AAEC 8610 Task 9: Understanding identifcation and differeces-in-differences

Part 1: Paper using randomized data: Impact of Class Size on Learning

Download and go over this seminal paper by Alan Krueger. Krueger (1999) Experimental Estimates of Education Production Functions QJE 114 (2) : 497-532

a. What is the causal link the paper is trying to reveal?

ANSWER: The author is trying to explore the impact of class size on student’s educational outcome. In other words, whether smaller class sizes lead to higher positive student educational outcome.

b. What would be the ideal experiment to test this causal link?

ANSWER: The Ideal experiment would be a random sample of initial sample of kids and that sample is maintained throughout the period of experiment without the contamination owing to attrition or input of new sample at different period.

c. What is the identification strategy?

ANSWER: The identifcation strategy is that the change in educational outcome is solely coming from the random sorting into different class sizes and not any other effect impacting the educational outcome.
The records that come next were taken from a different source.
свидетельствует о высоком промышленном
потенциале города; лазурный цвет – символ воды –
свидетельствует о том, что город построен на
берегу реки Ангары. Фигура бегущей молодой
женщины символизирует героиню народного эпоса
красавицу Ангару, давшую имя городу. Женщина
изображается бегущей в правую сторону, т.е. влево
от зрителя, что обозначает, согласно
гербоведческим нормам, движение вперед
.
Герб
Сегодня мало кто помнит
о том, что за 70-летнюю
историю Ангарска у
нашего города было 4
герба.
d. What are the assumptions / threats to this identification strategy? (Answer specifically with reference to the data the authors are using) (For instance: “This identification strategy would not be revealing a causal effect if [insert potential issue]”)

ANSWER: Again the threat to the identification strategy is the contamination of the sample owing to attrition and input of new students into different size classes throughout the study period. Parents switching their kids to classes that are smaller in size and performing better makes the experiment results tenuous. Furthermore, the initial sorting of kids in kindergarten into these groups is claimed to be random, but the characteristics of the students and their parental education and income status is crucial to understand whether these class group sizes differ statistically.

Part 2: Paper using Twins for Identification: Economic Returns to Schooling

2.1 Briefly answer these questions:

a. What is the causal link the paper is trying to reveal?

ANSWER: Ashenfelter & Krueger re-examine the returns to schooling on wages hypothesis by examining the variation in education level and wages among identical twins.

b. What would be the ideal experiment to test this causal link?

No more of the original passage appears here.